Das halbe Land schien Anfang Dezember 1997 in Auf­ruhr, Reporter und Foto­grafen bela­gerten sein Haus und die Hin­ter­blie­benen. Shamo’s death shocks nation!“, schrieb Gra­phic Sports“. Um dem Trubel zu ent­gehen, lockte die Familie die Jour­na­listen zu dem größten und bekann­testen Friedhof in Tema. Dort ließen sie einen leeren Sarg begraben. Die eigent­liche Beer­di­gung fand auf einem klei­neren Friedhof statt, abseits der Kameras und Schau­lus­tigen.

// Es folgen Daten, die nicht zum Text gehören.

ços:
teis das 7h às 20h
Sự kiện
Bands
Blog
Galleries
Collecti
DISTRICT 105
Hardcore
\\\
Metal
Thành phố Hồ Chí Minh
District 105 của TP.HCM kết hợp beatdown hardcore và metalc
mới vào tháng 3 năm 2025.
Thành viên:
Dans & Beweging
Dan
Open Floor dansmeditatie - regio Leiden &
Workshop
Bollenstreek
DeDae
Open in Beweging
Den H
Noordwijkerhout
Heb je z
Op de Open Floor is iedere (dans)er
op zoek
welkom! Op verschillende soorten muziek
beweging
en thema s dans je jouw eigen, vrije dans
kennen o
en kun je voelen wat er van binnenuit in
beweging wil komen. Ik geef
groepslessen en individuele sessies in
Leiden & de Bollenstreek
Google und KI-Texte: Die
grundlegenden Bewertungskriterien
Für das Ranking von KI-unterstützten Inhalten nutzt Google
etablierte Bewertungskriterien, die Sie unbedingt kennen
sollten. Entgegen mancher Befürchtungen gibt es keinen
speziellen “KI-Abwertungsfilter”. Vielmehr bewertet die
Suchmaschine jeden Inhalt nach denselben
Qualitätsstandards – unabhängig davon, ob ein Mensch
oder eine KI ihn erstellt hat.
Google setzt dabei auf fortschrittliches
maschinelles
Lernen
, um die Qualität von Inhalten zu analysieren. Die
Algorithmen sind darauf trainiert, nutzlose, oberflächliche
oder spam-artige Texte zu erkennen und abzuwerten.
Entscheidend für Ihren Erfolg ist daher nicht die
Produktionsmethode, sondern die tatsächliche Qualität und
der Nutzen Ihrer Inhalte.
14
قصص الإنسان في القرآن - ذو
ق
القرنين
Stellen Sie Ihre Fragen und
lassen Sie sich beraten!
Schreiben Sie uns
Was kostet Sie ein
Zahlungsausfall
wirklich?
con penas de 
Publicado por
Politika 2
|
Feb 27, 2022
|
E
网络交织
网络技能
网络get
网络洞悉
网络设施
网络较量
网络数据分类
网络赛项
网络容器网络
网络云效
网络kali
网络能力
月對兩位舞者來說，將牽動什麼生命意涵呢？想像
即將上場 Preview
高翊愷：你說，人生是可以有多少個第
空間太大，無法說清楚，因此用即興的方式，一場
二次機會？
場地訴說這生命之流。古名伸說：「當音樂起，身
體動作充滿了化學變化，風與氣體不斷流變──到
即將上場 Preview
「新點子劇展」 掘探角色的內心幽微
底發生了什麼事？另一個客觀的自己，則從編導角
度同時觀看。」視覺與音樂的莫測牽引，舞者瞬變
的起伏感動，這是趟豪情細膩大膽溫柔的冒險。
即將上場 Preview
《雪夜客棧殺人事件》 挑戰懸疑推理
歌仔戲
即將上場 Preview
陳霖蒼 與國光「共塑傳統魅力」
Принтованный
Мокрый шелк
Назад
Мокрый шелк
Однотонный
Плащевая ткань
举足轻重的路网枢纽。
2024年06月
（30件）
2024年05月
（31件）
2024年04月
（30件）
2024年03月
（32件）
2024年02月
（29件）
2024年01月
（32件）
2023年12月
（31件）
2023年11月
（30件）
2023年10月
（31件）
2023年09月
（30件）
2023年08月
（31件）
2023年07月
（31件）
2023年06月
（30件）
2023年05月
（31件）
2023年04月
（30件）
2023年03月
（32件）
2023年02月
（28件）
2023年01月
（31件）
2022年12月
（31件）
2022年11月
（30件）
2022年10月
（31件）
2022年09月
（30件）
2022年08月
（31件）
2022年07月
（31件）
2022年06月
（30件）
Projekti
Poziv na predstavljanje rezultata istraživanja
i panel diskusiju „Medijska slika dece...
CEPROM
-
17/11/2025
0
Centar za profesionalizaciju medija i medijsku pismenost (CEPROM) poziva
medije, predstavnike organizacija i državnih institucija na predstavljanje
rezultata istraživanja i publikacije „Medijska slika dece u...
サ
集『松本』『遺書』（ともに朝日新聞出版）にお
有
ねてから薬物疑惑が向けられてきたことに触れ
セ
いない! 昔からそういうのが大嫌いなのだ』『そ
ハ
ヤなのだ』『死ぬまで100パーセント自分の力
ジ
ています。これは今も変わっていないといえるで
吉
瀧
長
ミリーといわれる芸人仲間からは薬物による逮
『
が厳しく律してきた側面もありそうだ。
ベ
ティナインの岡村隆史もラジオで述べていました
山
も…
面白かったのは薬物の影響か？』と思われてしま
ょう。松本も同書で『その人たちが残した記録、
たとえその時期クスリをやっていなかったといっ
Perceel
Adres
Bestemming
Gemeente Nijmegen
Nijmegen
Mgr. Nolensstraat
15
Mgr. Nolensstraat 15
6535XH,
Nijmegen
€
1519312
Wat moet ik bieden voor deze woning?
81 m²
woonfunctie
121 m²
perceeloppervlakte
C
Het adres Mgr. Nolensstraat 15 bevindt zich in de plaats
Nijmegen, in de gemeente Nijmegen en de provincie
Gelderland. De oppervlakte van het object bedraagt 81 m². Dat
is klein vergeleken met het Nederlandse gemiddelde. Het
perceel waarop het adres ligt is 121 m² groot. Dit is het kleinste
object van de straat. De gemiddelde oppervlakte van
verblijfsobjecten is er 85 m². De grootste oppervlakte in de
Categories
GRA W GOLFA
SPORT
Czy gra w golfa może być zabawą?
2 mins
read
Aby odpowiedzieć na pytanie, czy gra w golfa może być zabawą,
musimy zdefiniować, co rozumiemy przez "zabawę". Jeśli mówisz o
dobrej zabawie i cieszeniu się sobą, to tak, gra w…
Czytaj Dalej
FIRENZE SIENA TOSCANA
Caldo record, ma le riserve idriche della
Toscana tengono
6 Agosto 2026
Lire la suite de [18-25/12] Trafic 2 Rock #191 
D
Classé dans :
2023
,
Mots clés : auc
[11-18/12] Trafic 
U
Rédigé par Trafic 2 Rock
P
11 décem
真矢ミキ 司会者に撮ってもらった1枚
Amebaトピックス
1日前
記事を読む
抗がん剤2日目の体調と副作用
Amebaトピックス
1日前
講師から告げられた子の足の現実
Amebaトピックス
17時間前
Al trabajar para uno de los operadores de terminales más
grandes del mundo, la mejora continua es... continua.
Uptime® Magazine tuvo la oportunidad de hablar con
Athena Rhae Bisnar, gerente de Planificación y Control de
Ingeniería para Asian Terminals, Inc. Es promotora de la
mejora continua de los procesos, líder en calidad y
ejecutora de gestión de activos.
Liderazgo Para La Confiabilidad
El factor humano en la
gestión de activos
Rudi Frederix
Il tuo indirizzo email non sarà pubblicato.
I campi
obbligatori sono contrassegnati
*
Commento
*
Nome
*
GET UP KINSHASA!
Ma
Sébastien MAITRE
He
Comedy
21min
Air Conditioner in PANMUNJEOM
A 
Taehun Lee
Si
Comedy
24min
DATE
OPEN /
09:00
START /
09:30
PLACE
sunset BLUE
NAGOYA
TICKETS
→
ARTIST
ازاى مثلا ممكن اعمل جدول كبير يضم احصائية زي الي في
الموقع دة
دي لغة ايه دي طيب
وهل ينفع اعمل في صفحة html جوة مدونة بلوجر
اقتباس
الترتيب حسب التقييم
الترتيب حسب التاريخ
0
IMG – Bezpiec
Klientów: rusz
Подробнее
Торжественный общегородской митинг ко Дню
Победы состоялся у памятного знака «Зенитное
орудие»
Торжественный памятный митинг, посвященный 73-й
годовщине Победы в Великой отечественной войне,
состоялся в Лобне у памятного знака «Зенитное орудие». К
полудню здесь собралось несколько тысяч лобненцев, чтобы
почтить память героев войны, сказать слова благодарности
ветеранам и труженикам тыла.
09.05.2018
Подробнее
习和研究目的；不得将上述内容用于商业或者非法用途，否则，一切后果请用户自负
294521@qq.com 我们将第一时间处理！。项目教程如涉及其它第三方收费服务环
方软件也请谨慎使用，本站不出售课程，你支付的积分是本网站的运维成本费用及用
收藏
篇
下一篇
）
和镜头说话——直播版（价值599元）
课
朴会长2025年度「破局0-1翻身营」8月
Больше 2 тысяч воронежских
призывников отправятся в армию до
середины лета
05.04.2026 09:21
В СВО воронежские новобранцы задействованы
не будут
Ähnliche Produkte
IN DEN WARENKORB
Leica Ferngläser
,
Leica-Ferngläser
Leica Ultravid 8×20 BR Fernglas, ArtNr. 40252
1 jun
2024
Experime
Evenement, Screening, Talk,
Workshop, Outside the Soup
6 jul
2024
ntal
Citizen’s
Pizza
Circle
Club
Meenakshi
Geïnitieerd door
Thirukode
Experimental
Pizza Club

Shamo Quaye wäre heute 50 Jahre alt geworden. Er ist unver­gessen. Jedes Jahr erin­nern gha­nai­sche Jour­na­listen, Fuß­ball­fans oder ehe­ma­lige Mit­spieler an ihn. Sogar in dem berühm­testen Fuß­ball­mär­chen des Landes spielt er die Haupt­rolle. Es han­delt von einem Fuß­ball­spiel zwi­schen Ghana und Indien, das, je nach Erzähler, 1:100 oder 1:99 endete. Die Inder, so geht die Sage, waren in jenem Spiel schier über­mächtig, auch weil sie sich bei ihren Angriffen und Tor­schüssen schwarzer Magie bedienten. Mal ver­wan­delte sich der Ball in einen feu­rigen Strahl, mal in einen gefähr­li­chen Löwen, mal mul­ti­pli­zierte sich das Spiel­gerät im Flug, so dass der Tor­wart stets nach dem fal­schen hech­tete. Aller­dings hatten sich die Teams vor dem Anpfiff auf eine beson­dere Regel geei­nigt: Ghana brauchte nur ein Tor schießen, um das Spiel zu gewinnen. Auch hier gibt es, je nach Erzähler, ver­schieden Ver­sionen und Tor­schützen. In einer, der popu­lärsten, heißt der Held: Shamo Quaye.